RIGA / TARTU — Under the EU relocation scheme Estonia, Latvia and Lithuania have now accepted 455 asylum-seekers from Greece and Italy since the beginning of last year. Although France (2,702), the Netherlands (1,216) and Germany (1,099) have received the most asylum-seekers to date under the program, by accepting the 455 — mostly Syrian — asylum-seekers the three Baltic states have actually carried a greater burden given their size (only France accepted more as a percentage of its population).

The EU relocation scheme is supposed to relocate asylum-seekers from Greece and Italy to other EU countries. It just hit the 10,000 mark last week, with 150,000 more to go by 27 September 2017. If successful, and that is still a very big if, the EU program would relief the 60,000-odd refugees that are currently stuck in Greece and suffering under terrible winter conditions, as well as another 70,000 from Italy. But implementation is slow and there is a lot resistance from governments and voters, aside from logistical challenges.

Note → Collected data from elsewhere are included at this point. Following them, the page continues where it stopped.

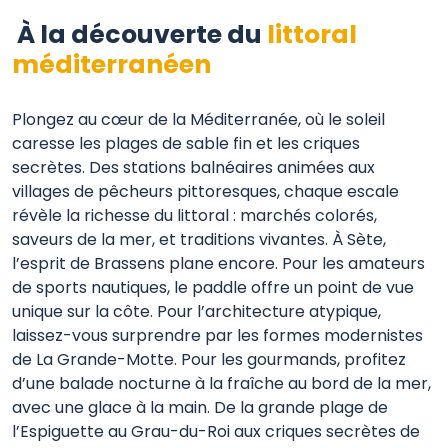
À la découverte du
littoral
méditerranéen
Plongez au cœur de la Méditerranée, où le soleil
caresse les plages de sable fin et les criques
secrètes. Des stations balnéaires animées aux
villages de pêcheurs pittoresques, chaque escale
révèle la richesse du littoral : marchés colorés,
saveurs de la mer, et traditions vivantes. À Sète,
l’esprit de Brassens plane encore. Pour les amateurs
de sports nautiques, le paddle offre un point de vue
unique sur la côte. Pour l’architecture atypique,
laissez-vous surprendre par les formes modernistes
de La Grande-Motte. Pour les gourmands, profitez
d’une balade nocturne à la fraîche au bord de la mer,
avec une glace à la main. De la grande plage de
l’Espiguette au Grau-du-Roi aux criques secrètes de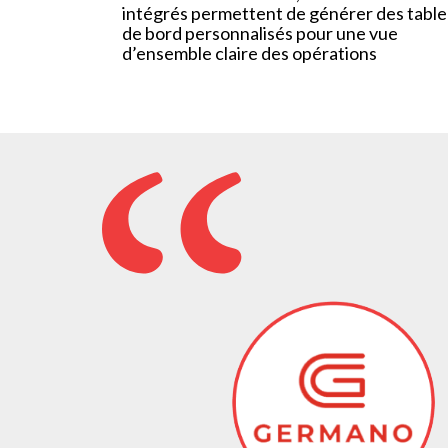
intégrés permettent de générer des tabl
de bord personnalisés pour une vue
d’ensemble claire des opérations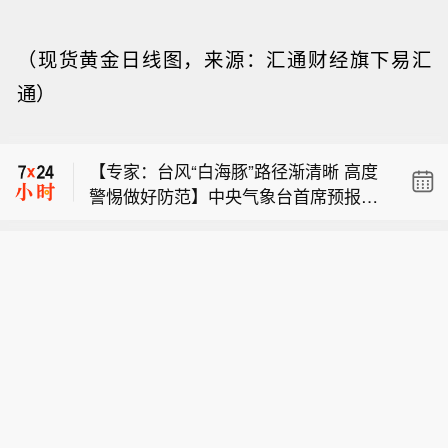
（
现货黄金
日线图，来源：汇通财经旗下易汇
也门政府：胡塞武装袭击政府军控制下
通）
的摩卡港。
【俄驻日大使称日本谋核将遭反制】据
俄新社今天（8月9日）报道，俄罗斯驻
【专家：台风“白海豚”路径渐清晰 高度
日本大使尼古拉·诺兹德廖夫表示，日本
警惕做好防范】中央气象台首席预报员
推翻“无核三原则”将引发地区其他国家
也门政府：胡塞武装袭击政府军控制下
董林介绍，随着“白海豚”逐渐靠近我
的反应，并招致这些国家的反制。诺兹
的摩卡港。
国，影响台风移动的主要天气系统及其
德廖夫说，日本推翻“无核三原则”将直
【俄驻日大使称日本谋核将遭反制】据
相互作用更加明确，台风登陆位置的锁
接违背其作为无核国家加入的《不扩散
俄新社今天（8月9日）报道，俄罗斯驻
定逐步收窄，登陆后的路径逐渐清晰。
核武器条约》所规定的国际义务，将导
日本大使尼古拉·诺兹德廖夫表示，日本
中央气象台首席预报员王海平表示，除
致亚太地区安全局势严重恶化，必然招
推翻“无核三原则”将引发地区其他国家
了登陆时的风力强度之外，台风登陆位
致地区其他国家的反制措施。日本首相
的反应，并招致这些国家的反制。诺兹
置、移动速度、降雨落区，以及登陆后
高市早苗上台以来，其政府在核武装问
德廖夫说，日本推翻“无核三原则”将直
与其他天气系统的相互作用，都会影响
题上不断试探，谋求修改“无核三原则”
接违背其作为无核国家加入的《不扩散
最终的风雨和灾害程度。从当前预报
甚至拥核。日本防卫大臣小泉进次郎近
核武器条约》所规定的国际义务，将导
看，这次台风的强降雨量级、影响范围
来多次称，日本应毫无禁忌地讨论与核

That the Baltics are now leading the way in the EU relocation program is quite astonishing, to say the least. Resistance to the arrival of refugees from Syria has been strong and the Baltic governments only reluctantly agreed — unlike other post-communist states like Hungary, Poland and Slovakia — to be part of the relocation mechanism. And as recent as last August the European Commission was critical of the strict admission requirements that the Baltic governments set for war refugees from Syria and Iraq seeking relocation.